Isolation of a novel type‐I fatty‐acid synthetase from Euglena gracilis

Abstract
A novel, high-molecular-mass fatty-acid synthetase (FAS) complex has been isolated from streptomycin-bleached Euglena gracilis cells. The enzyme was purified 250-fold from the crude cell homogenate and subsequently migrated upon SDS/PAGE as a single band of molecular mass 270 kDa. This apparent subunit size of the purified protein contrasted with a smaller size of only 200 kDa which was exhibited by the same protein upon immunoblotting of the crude cell extract. The purified Euglena FAS complex cosediments in a sucrose density gradient with yeast FAS and, from this, both enzymes were concluded to have the same overall molecular mass of 2.3 MDa.
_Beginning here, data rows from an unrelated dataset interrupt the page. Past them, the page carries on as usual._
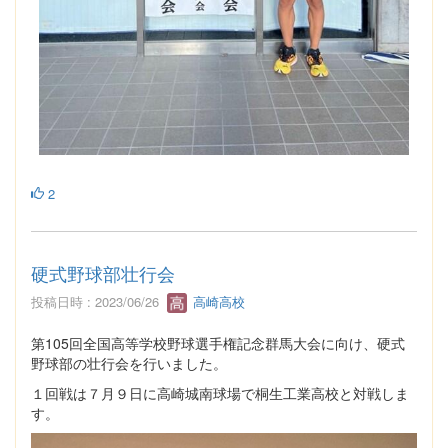
2
硬式野球部壮行会
投稿日時 : 2023/06/26
高崎高校
第105回全国高等学校野球選手権記念群馬大会に向け、硬式
野球部の壮行会を行いました。
１回戦は７月９日に高崎城南球場で桐生工業高校と対戦しま
す。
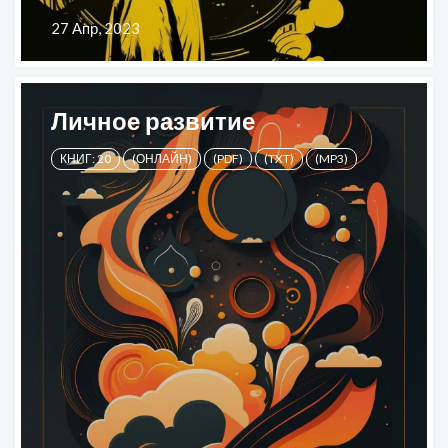
27 Апр, 2023
Личное развитие
КНИГ: 20
(ОНЛАЙН)
(PDF)
(TXT)
(MP3)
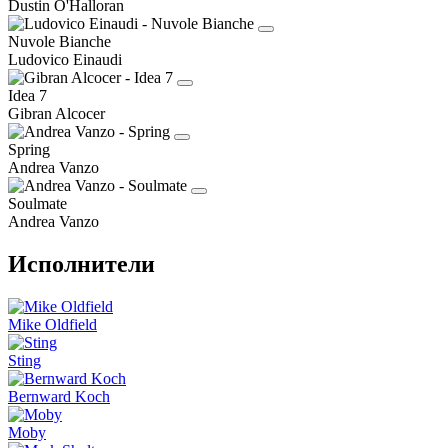
Dustin O'Halloran
Nuvole Bianche
Ludovico Einaudi
Idea 7
Gibran Alcocer
Spring
Andrea Vanzo
Soulmate
Andrea Vanzo
Исполнители
Mike Oldfield
Sting
Bernward Koch
Moby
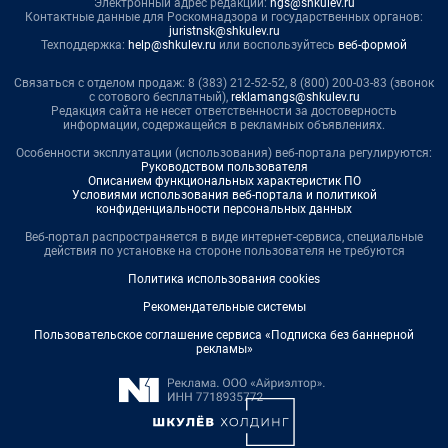
Электронный адрес редакции:
ngs@shkulev.ru
Контактные данные для Роскомнадзора и государственных органов:
juristnsk@shkulev.ru
Техподдержка:
help@shkulev.ru
или воспользуйтесь
веб-формой
Связаться с отделом продаж: 8 (383) 212-52-52, 8 (800) 200-03-83 (звонок
с сотового бесплатный),
reklamangs@shkulev.ru
Редакция сайта не несет ответственности за достоверность
информации, содержащейся в рекламных объявлениях.
Особенности эксплуатации (использования) веб-портала регулируются:
Руководством пользователя
Описанием функциональных характеристик ПО
Условиями использования веб-портала и политикой
конфиденциальности персональных данных
Веб-портал распространяется в виде интернет-сервиса, специальные
действия по установке на стороне пользователя не требуются
Политика использования cookies
Рекомендательные системы
Пользовательское соглашение сервиса «Подписка без баннерной
рекламы»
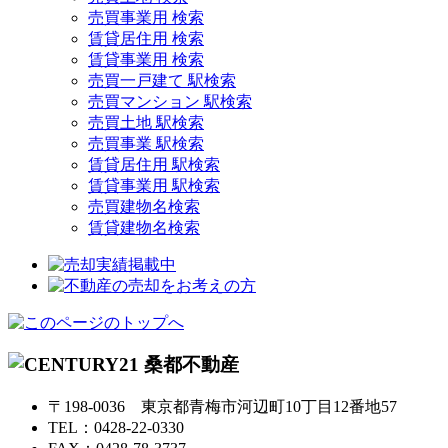
売買事業用 検索
賃貸居住用 検索
賃貸事業用 検索
売買一戸建て 駅検索
売買マンション 駅検索
売買土地 駅検索
売買事業 駅検索
賃貸居住用 駅検索
賃貸事業用 駅検索
売買建物名検索
賃貸建物名検索
〒198-0036 東京都青梅市河辺町10丁目12番地57
TEL：0428-22-0330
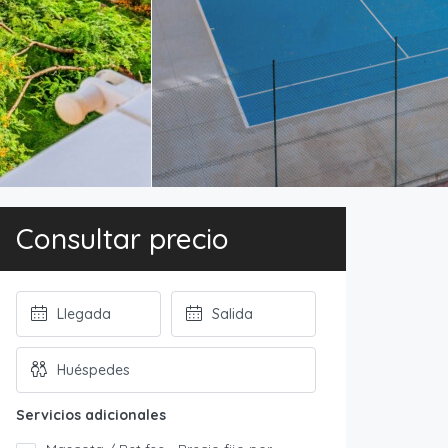
Consultar precio
Servicios adicionales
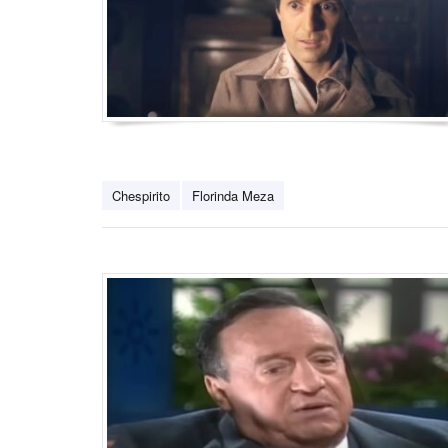
Chespirito
Florinda Meza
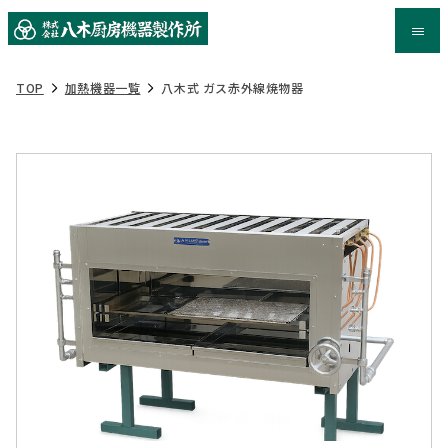
TOP
加熱機器一覧
八木式 ガス赤外線焼物器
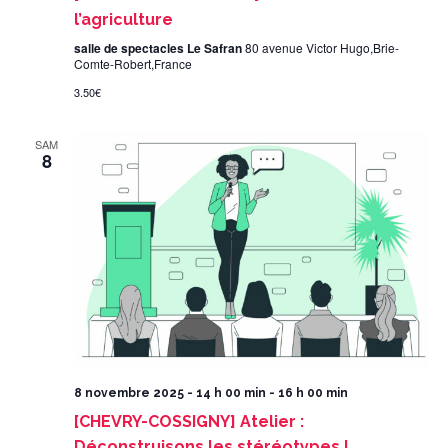
l’agriculture
salle de spectacles Le Safran
80 avenue Victor Hugo,Brie-
Comte-Robert,France
3.50€
SAM
8
8 novembre 2025 - 14 h 00 min
-
16 h 00 min
[CHEVRY-COSSIGNY] Atelier :
Déconstruisons les stéréotypes !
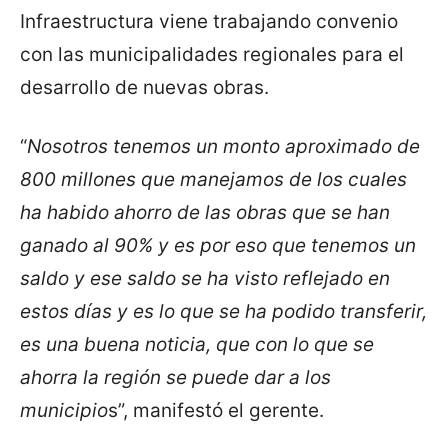
Infraestructura viene trabajando convenio
con las municipalidades regionales para el
desarrollo de nuevas obras.
“
Nosotros tenemos un monto aproximado de
800 millones que manejamos de los cuales
ha habido ahorro de las obras que se han
ganado al 90% y es por eso que tenemos un
saldo y ese saldo se ha visto reflejado en
estos días y es lo que se ha podido transferir,
es una buena noticia, que con lo que se
ahorra la región se puede dar a los
municipio
s”, manifestó el gerente.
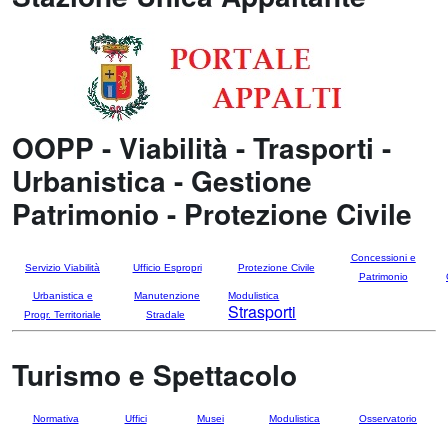
OOPP - Viabilità - Trasporti -
Urbanistica - Gestione
Patrimonio - Protezione Civile
Concessioni e
Servizio Viabilità
Ufficio Espropri
Protezione Civile
Patrimonio
Urbanistica e
Manutenzione
Modulistica
Strasporti
Progr. Territoriale
Stradale
Turismo e Spettacolo
Normativa
Uffici
Musei
Modulistica
Osservatorio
The enzyme described in this paper appears to be a typical type-I FAS multienzyme which clearly differs from the E. gracilis FAS so far described. Instead, it appears to be organized structurally similar to the type-I FAS multienzymes of lower fungi. In vitro, the purified Euglena FAS complex synthesizes mainly palmitic acid, or its CoA ester, from acetyl CoA and malonyl CoA as substrates. The Km values for acetyl CoA and malonyl CoA are 20 microM and 31 microM, respectively. Similar to the FAS enzymes of other lower eucaryotes, the Euglena type-I FAS is a flavoprotein. In contrast to yeast FAS, however, the flavin cofactor appears to be covalently attached to the enzyme protein. By immunological techniques, the enzyme was shown to be absent in green as well as in etiolated E. gracilis cells, while being rapidly induced upon streptomycin bleaching of heterotrophically growing green cells. The data suggest an inverse correlation between organellar development and derepression of this FAS complex.